To all the ladies who tried BF and could not continue for various reasons I feel your pain. I feel like a terrible mother for not being able to get his latch right and cut out dairy and soy for his allergy. I hate myself for it, but know I have to do what I have to do.
I don't BF anymore and I don't miss it at all. I still pump but don't get a lot. I kind of can't wait for the day that I don't bring the pump to work as I lug that thing around on the bus and only come home with (maybe) four fucking ounces. First thing my coworker (who has a 10 month old) did when she saw me back at work was grill me about breastfeeding. "Did you try fenugreek? Did you try lactation cookies? Oatmeal? Beer?" Etc etc etc etc. Then she came back five minutes later and dropped a box of "mother's milk" tea off on my desk. Which was nice of her. But kind of made me feel like shit because for whatever reason I haven't felt compelled to go the extra mile to BF my child. I would never call it "gross" though!
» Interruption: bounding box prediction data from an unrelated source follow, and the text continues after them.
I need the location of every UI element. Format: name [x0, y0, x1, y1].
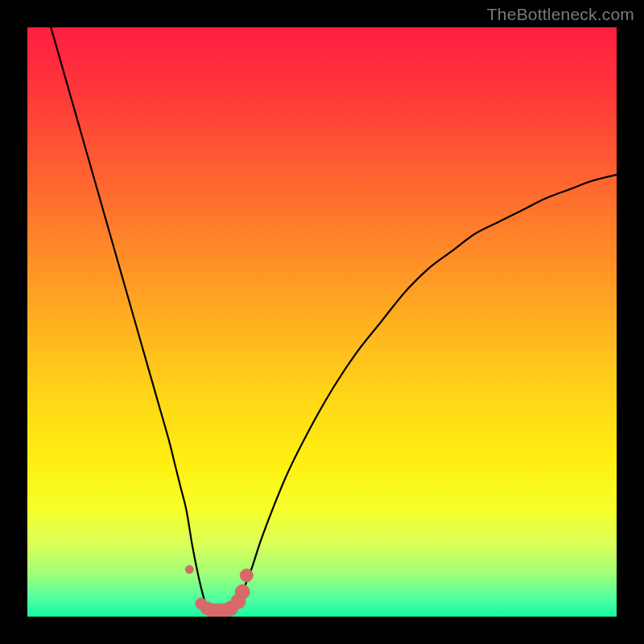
highlight-markers	[185, 565, 253, 617]
highlight-marker	[235, 584, 250, 599]
highlight-marker	[240, 569, 253, 582]
curve-svg	[27, 27, 617, 617]
plot-area	[27, 27, 617, 617]
watermark-text: TheBottleneck.com	[487, 5, 634, 24]
bottleneck-curve	[51, 27, 617, 617]
highlight-marker	[185, 565, 193, 573]
chart-frame: TheBottleneck.com	[0, 0, 644, 644]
I went back to work last week (edit - I went back 2 weeks ago.. ugh the sleep deprivation is killing me), and DS also turned 12 weeks, and my perfect sleeper has turned into a terrible, nightmare of a sleeper. I've tried everything and I'm getting to the point of trying CIO.. which breaks my heart. But I'm getting desperate.
Also, I still have hemorrhoids. 12 weeks later. UGH.
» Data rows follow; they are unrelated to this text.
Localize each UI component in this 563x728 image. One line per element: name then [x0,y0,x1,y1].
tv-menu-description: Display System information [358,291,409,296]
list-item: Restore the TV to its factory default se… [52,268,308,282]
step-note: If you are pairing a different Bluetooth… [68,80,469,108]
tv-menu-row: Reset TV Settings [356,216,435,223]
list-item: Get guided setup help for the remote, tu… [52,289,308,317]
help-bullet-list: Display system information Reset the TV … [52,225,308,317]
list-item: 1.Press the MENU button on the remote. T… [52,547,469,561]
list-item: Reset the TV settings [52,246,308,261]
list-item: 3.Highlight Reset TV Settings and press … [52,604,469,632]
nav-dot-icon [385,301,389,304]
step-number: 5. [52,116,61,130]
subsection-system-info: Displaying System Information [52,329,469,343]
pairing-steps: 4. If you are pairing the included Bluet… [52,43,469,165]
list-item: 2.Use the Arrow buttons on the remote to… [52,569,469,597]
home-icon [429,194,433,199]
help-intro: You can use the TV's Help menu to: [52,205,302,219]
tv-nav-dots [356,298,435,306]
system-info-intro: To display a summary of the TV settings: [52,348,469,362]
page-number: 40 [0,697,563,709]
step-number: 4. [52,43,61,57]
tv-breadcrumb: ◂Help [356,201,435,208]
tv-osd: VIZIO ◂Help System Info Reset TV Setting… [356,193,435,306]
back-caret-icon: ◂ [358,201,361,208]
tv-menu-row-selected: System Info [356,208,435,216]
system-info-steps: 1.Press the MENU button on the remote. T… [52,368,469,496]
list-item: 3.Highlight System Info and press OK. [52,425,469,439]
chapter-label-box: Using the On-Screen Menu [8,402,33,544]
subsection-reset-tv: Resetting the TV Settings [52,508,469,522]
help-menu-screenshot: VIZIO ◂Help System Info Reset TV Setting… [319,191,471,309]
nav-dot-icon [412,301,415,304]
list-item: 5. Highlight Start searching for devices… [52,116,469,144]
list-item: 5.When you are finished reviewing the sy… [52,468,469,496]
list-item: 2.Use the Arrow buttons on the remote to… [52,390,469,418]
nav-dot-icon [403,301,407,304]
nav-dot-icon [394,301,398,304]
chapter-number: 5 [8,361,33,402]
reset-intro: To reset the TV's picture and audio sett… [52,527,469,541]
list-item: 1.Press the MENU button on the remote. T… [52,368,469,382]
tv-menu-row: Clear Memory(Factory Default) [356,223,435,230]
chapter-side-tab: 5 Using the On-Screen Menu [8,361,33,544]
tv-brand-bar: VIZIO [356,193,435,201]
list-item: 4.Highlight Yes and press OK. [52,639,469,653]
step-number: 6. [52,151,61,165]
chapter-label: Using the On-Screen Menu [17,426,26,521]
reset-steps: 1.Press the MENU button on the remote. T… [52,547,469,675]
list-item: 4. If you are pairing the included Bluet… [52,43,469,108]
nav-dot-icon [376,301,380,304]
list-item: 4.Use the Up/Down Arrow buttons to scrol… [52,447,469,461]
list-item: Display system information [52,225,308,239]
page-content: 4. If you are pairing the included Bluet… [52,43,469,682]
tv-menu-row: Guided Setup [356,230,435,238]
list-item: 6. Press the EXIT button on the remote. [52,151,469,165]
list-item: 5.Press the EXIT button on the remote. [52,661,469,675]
We tried and tried to BF, and my boobs wouldn't cooperate. People ask me all the time if I am "still breastfeeding", and when I say that sadly no, we tried for a month and my milk never came in, every damn person becomes a critical BF expert. "Did you try (insert xyz)?" Um, how about fuck you very much! I wanna throw a water balloon at every asshole who asks if I drank enough water.
Sullivan is thriving on formula and it ended up being very good for my family but it is still a sore spot. People are tactless.
This! I EP (wouldn't latch) for 3 months and never got more than 8 oz a day despite trying EVERYTHING,. It's a very sensitive topic and can't stand when randoms critisize or offer "advice"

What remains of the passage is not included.